Andrew S Moon et al. Arthroscopy. 2019 Feb.

Abstract

Purpose: To synthesize and report the early clinical and radiographic outcomes associated with subacromial spacer use in patients with massive irreparable rotator cuff tears.

Methods: A systematic search on MEDLINE, Embase, and Cochrane Library databases was performed during February 2018. Included studies were evaluated regarding the level of evidence and quality using the methodological index for nonrandomized studies. Patient demographics, intraoperative findings, clinical and radiographic outcomes, and complications were recorded for each of the included studies.

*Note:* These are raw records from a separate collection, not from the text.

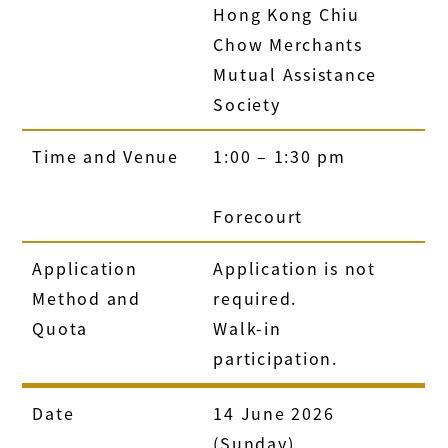
Hong Kong Chiu
Chow Merchants
Mutual Assistance
Society
Time and Venue
1:00 – 1:30 pm
Forecourt
Application
Application is not
Method and
required.
Quota
Walk-in
participation.
Date
14 June 2026
(Sunday)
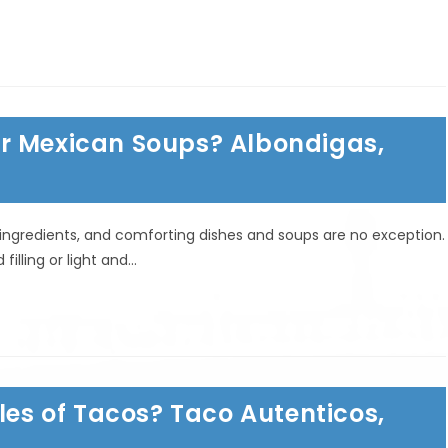
r Mexican Soups? Albondigas,
sh ingredients, and comforting dishes and soups are no exception.
illing or light and…
les of Tacos? Taco Autenticos,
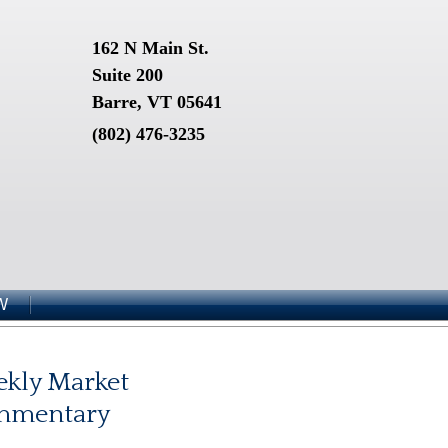
162 N Main St.
Suite 200
Barre, VT 05641
(802) 476-3235
W
kly Market
mmentary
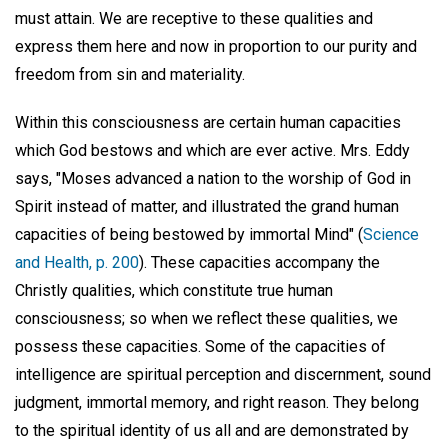
must attain. We are receptive to these qualities and
express them here and now in proportion to our purity and
freedom from sin and materiality.
Within this consciousness are certain human capacities
which God bestows and which are ever active. Mrs. Eddy
says, "Moses advanced a nation to the worship of God in
Spirit instead of matter, and illustrated the grand human
capacities of being bestowed by immortal Mind" (
Science
and Health, p. 200
). These capacities accompany the
Christly qualities, which constitute true human
consciousness; so when we reflect these qualities, we
possess these capacities. Some of the capacities of
intelligence are spiritual perception and discernment, sound
judgment, immortal memory, and right reason. They belong
to the spiritual identity of us all and are demonstrated by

Results: Seven eligible studies including 204 shoulders from 200 patients with subacromial spacer implantation were identified (6 Level IV studies and 1 Level III study). The mean methodological index for nonrandomized studies score for noncomparative studies was 11, whereas that of comparative studies was 15. The mean age of patients was 67.6 years, and the mean reported follow-up time was 19.4 months. All patients had Goutallier stage 3 and 4 fatty infiltration on magnetic resonance imaging. All studies reported consistent improvement in the total Constant score or American Shoulder and Elbow Surgeons score over the duration of follow-up. A total of 6 (3%) complications were reported in the included studies. Two studies detailed radiographic outcomes, with discrepant changes in the acromiohumeral interval.

Conclusions: Patients undergoing subacromial spacer implantation for the treatment of massive irreparable rotator cuff tears have satisfactory outcomes at the 2- to 3-year follow-up with a low rate of complications.

Level of evidence: Level IV, systematic review of 1 Level III and 6 Level IV studies.